It was, every single night was more magical than the last. I wish that every night would last forever that summer. I wish that summer had lasted forever. But, he had to go back to America. He couldn’t stay here in Germany, he had to go back home when the summer had ended. We were so young and naive back then. I had received a scholarship to a school in America when I was eighteen, the same one he told me he was going to. We could finally be together…

I always thought of those magical days where we risked everything to be together. We struggled with marriage, work and finances, the whole lot. But we thought we were invincible to it all because we were young and in love. We took those struggles and challenges with a proud heart on our sleeve. Those days in the summer were a magical gateway to the hell we had to endure to be together. And we did, we endured through the poverty, through the stress, through everything in our way. We were finally able to be happy together.

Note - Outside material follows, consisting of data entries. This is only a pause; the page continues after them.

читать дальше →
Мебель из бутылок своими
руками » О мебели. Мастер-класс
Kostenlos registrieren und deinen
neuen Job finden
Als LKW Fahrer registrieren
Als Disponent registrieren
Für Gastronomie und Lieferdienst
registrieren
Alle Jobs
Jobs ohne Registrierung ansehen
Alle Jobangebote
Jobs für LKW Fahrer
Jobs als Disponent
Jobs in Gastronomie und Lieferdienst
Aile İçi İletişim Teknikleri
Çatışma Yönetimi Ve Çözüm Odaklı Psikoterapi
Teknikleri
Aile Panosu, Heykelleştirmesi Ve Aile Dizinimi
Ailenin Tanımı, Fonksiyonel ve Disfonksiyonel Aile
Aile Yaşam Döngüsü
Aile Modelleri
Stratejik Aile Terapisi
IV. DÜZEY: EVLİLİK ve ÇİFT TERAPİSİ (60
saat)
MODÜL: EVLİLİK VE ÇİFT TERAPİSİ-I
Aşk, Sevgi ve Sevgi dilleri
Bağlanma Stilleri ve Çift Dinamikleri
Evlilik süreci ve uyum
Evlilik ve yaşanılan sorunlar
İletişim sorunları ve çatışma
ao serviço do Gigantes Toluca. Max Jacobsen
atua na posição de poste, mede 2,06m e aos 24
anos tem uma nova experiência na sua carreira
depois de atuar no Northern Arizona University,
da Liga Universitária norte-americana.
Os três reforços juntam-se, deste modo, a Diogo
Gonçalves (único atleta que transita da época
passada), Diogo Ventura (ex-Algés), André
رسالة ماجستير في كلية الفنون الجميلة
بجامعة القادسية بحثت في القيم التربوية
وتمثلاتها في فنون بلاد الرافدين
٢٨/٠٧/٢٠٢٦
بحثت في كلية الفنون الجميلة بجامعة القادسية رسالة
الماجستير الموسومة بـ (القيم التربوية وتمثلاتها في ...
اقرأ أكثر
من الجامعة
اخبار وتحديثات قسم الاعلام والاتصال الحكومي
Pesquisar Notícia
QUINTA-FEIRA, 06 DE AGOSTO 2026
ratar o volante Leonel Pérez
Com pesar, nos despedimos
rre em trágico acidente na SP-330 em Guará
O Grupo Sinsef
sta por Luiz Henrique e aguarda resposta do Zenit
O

Those were the days. I think of them all the time now that he’s gone… staring at a blank white wall, waiting for my time to come. A very kind young man takes care of me as I fade. So gentle and assuring, so comforting. I tell him the stories of my life, how I was rescued from a prison camp during World War II by the love of my life, how I was thought worthy of rescuing. How he came to visit me still even after he had been let go from the military of his country. The young man seemed fascinated by my stories, and very sympathetic for all of my hardships. It’s all in days past for me, it’s helped me become the strong woman I am now in my old age. My grandchildren are grown now, living their own beautiful lives. My children, nor my grandchildren ever visit me anymore. I’m starting to wonder if they’ve forgotten me. I’ve wanted to write them letters, but I can no longer write. I’ve grown old and frail.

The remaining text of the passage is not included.